Inutile de préciser que cette pensée me dérange. Même si cette réflexion prémonitoire décrit une réalité contemporaine, elle ignore les talents qui on fait de la discipline un art. Toutefois, personne n’est à l’abri du danger. Voir la critique par Dominique Baqué*, des images signées Salgado. Elle concluait son analyse remarquable par : L’hyper-esthétisation de la souffrance s’avère une imposture éthique, et la compassion, l’un des plus dangereux ennemis du combat politique. La photographie, partout où se porte notre attention, tente désormais de nous fait croire à un monde qui n’existe que sur les réseaux sociaux.

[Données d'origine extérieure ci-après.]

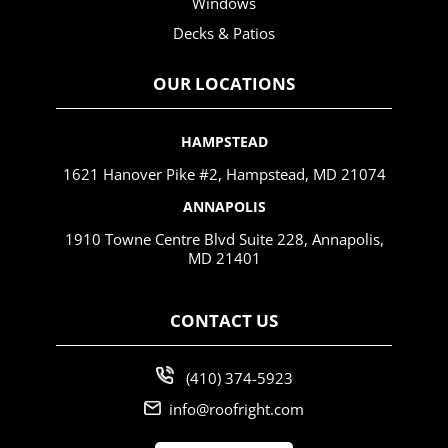
Windows
Decks & Patios
OUR LOCATIONS
HAMPSTEAD
1621 Hanover Pike #2, Hampstead, MD 21074
ANNAPOLIS
1910 Towne Centre Blvd Suite 228, Annapolis,
MD 21401
CONTACT US
(410) 374-5923
info@roofright.com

L’IA, nouvel ouragan qui va dévaster le monde réel, quant’à elle, pose la question : jusqu’à quand resterons-nous maîtres de nos vies ? J’ai beau penser qu’il s’agit d’un outil de plus, c’est triste à admettre qu’il va certainement participer à accélérer le rythme de nos existences vouées au stress et à l’abrutissement. En attendant, le grand chambardement vers une société idéale reste à inventer… Quand ? Et à quel prix ? Comment faire passer aux générations montantes l’enthousiasme qui animait ma génération à trente ans ? Il ne m’a pas quitté mais la lucidité prend le dessus.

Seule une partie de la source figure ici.